- [What you are asked to do]:
Lines in the listing below that include the word "SHACMAN" need to be copied.

- [Data shown]:
****************

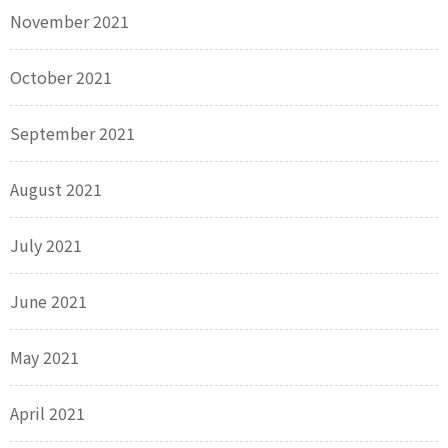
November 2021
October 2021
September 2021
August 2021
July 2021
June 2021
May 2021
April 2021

****************

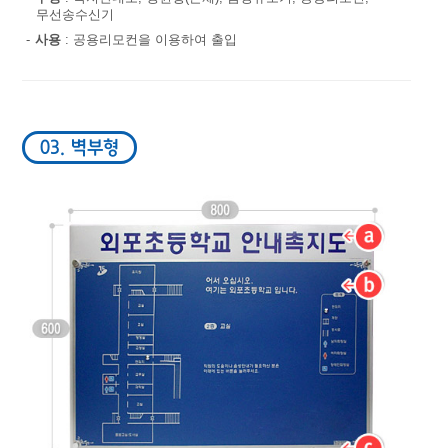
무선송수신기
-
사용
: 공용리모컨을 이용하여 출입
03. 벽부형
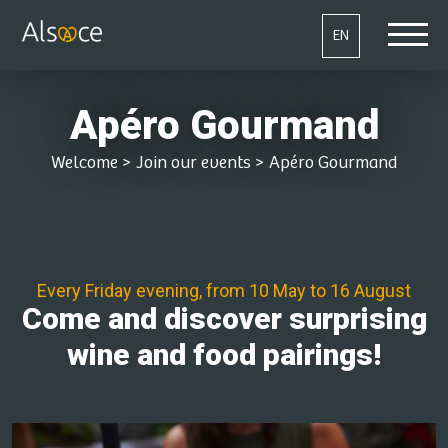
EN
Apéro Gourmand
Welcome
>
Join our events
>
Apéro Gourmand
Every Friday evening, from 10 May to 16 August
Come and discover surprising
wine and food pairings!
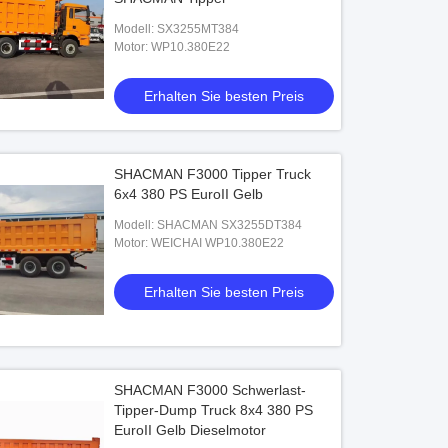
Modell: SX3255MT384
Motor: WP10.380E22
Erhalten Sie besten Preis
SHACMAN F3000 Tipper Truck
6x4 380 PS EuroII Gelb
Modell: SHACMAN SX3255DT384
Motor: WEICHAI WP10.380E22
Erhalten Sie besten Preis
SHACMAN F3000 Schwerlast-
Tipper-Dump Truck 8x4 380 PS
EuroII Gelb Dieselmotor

****************

- [Written response]:
SHACMAN F3000 Tipper Truck
Modell: SHACMAN SX3255DT384
SHACMAN F3000 Schwerlast-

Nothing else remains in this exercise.